Kritik ini diungkapkan melalui deklarasi "Salemba Berseru," yang menyoroti sejumlah kebijakan Kemenkes yang dianggap bermasalah. Menurut Guru Besar FKUI, Prof. Siti Setiati, kebijakan-kebijakan ini tidak hanya berdampak pada kualitas pendidikan, tetapi juga pada mutu pelayanan kesehatan secara keseluruhan.

Inilah Kritik Pedas Guru Besar FKUI, Kebijakan Kemenkes Ancam Mutu Dokter, Masa Depan Suram Menanti!

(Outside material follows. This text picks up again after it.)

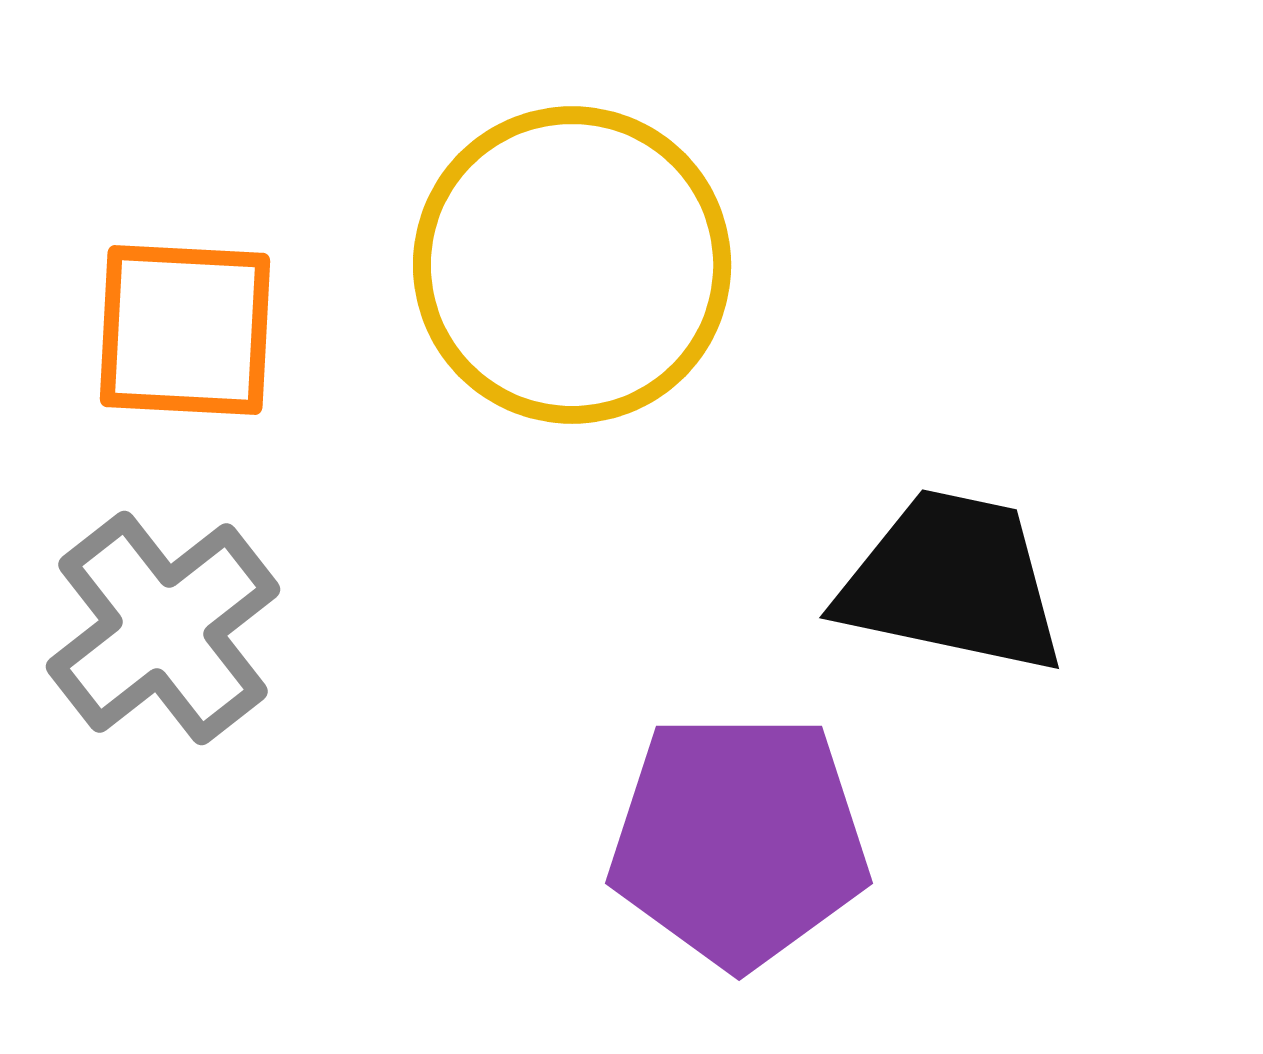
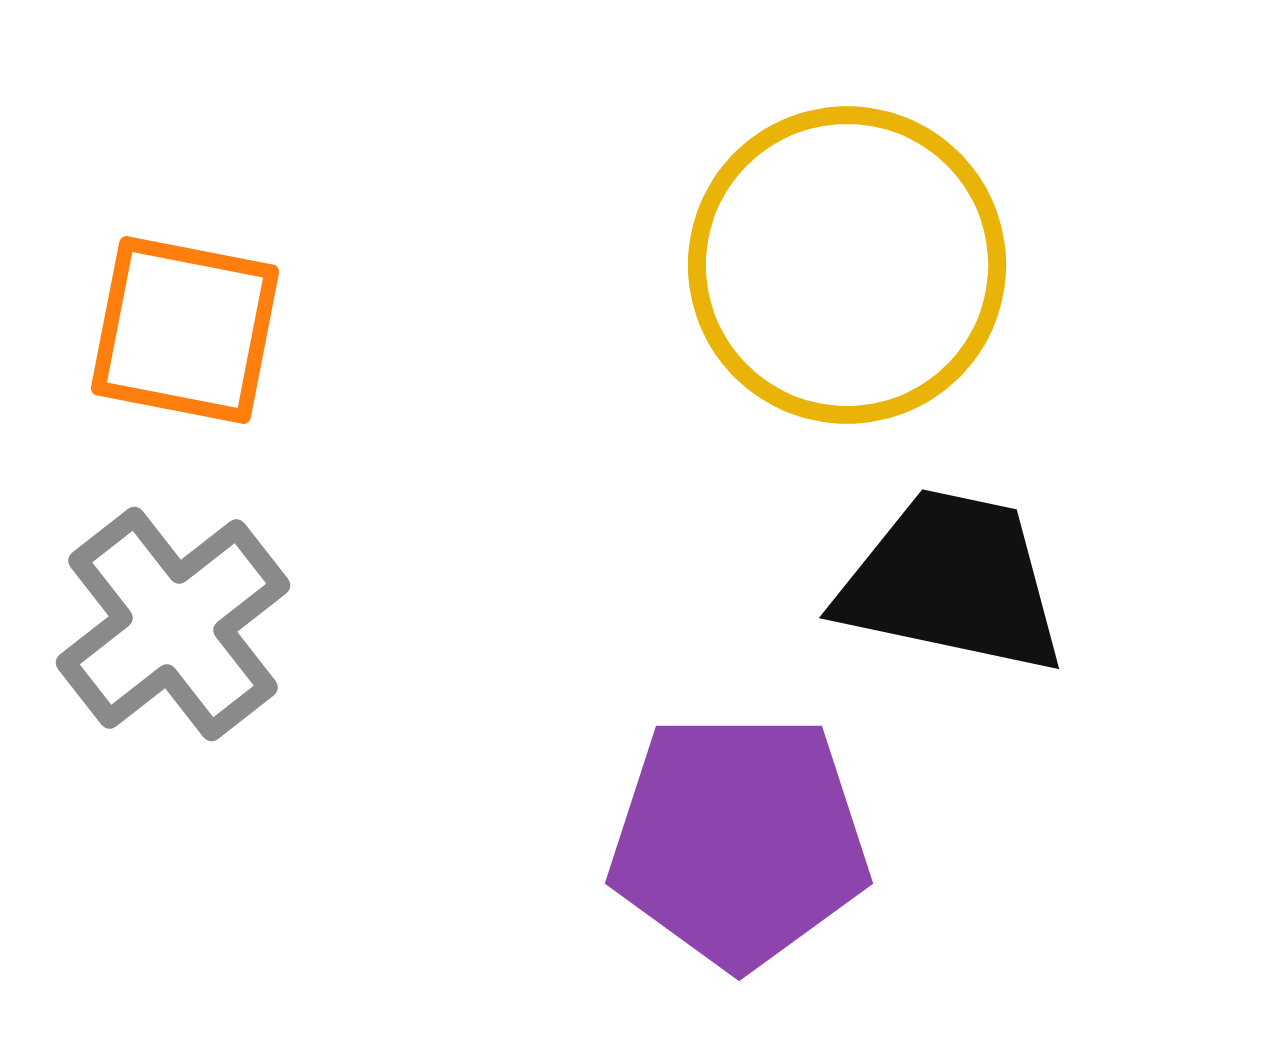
yellow circle: moved 275 px right
orange square: rotated 8 degrees clockwise
gray cross: moved 10 px right, 4 px up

"Kami, para Guru Besar FKUI, bersama kolega dan akademisi kedokteran di seluruh Indonesia, sangat prihatin dengan kebijakan kesehatan dan pendidikan kedokteran dari Kemenkes yang berisiko menurunkan standar dokter umum dan spesialis," tegas Prof. Siti dalam acara yang digelar di Salemba, Jakarta Pusat, Jumat (16 Mei 2025).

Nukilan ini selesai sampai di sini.